Be sure to inspect the inside of the shat for any damage and especially along the edges for micro fractures.

GRIM


----------



## aljburk

Cut the arrows down with the insert inside the arrow then remove the insert from the cutoff ends.

You will not damage the main arrow shaft. Just be careful of the smoke and use two sets of pliers. 

This of course only works if you are cutting off an amount longer than the insert. 

Make sure you double check that first!!


----------



## yotehunter243

I just did the drill bit method with 4 Victory VAPs with bent inserts works great


----------



## EchoBravo

This is an old thread, but still useful, so I'll add my 2 cents. 

If you're also a rifle shooter, a .17 or .22 caliber full length cleaning rod, like a Dewey, works great, similar to the drill bit trick. Just insert through the nock end and lightly whack it a few times. Put a little tape around the handle end if you're worried it might damage the nock end (mine didn't).


----------



## csalodge

EchoBravo said:


> This is an old thread, but still useful, so I'll add my 2 cents.
> 
> If you're also a rifle shooter, a .17 or .22 caliber full length cleaning rod, like a Dewey, works great, similar to the drill bit trick. Just insert through the nock end and lightly whack it a few times. Put a little tape around the handle end if you're worried it might damage the nock end (mine didn't).

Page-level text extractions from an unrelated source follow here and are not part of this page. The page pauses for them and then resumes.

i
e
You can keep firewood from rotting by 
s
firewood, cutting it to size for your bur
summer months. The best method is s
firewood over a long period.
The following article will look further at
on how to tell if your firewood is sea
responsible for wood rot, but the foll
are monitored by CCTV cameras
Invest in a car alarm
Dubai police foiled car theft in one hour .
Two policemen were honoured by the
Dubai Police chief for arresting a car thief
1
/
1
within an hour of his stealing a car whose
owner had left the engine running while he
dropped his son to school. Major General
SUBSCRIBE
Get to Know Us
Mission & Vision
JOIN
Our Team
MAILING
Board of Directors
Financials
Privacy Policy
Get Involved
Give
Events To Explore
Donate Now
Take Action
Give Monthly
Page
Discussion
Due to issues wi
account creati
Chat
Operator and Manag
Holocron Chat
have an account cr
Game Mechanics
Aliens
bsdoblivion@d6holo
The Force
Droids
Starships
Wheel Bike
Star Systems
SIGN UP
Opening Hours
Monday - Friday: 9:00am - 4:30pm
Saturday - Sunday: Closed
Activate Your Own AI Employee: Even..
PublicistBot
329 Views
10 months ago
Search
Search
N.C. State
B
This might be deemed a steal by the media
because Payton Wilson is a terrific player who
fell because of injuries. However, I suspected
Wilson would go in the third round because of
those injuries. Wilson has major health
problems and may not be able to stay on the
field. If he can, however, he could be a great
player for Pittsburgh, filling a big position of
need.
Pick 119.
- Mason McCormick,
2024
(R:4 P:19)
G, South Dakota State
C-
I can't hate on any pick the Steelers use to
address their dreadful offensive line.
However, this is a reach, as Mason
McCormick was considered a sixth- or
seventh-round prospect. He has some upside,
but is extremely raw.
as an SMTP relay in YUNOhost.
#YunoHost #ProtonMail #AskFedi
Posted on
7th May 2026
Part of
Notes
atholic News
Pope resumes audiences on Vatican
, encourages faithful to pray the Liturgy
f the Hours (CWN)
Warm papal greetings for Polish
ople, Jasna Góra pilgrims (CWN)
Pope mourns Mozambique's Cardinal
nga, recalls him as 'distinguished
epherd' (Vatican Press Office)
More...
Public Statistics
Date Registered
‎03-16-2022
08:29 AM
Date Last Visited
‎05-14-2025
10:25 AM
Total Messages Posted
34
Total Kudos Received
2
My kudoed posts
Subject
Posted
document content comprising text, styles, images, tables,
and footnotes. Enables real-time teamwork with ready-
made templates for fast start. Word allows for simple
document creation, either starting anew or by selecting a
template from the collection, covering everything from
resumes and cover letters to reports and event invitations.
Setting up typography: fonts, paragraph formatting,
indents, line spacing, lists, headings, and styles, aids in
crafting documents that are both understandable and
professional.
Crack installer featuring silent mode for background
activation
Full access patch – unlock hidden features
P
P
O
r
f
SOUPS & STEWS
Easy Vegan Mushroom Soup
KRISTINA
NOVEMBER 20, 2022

Glad I read all the way to the end of the the end of this thread before I ran out and bought a solid metal rod! I have a .22 caliber cleaning rod 3 feet above my work bench and never even though about it until I read this...:embara:
Lots of great suggestions here. Thanks to all.


----------



## thwackaddict

GOOSE96 said:


> thank you- i just dont like wasting money or flying objects


Then why are you into archery? wasting money???? flying objects????:teeth::set1_rolf2:


----------



## tote

Put a field tip in a vice. Heat it with a torch, not too long. Screw the insert onto the field point and pull. It will slide right off.


----------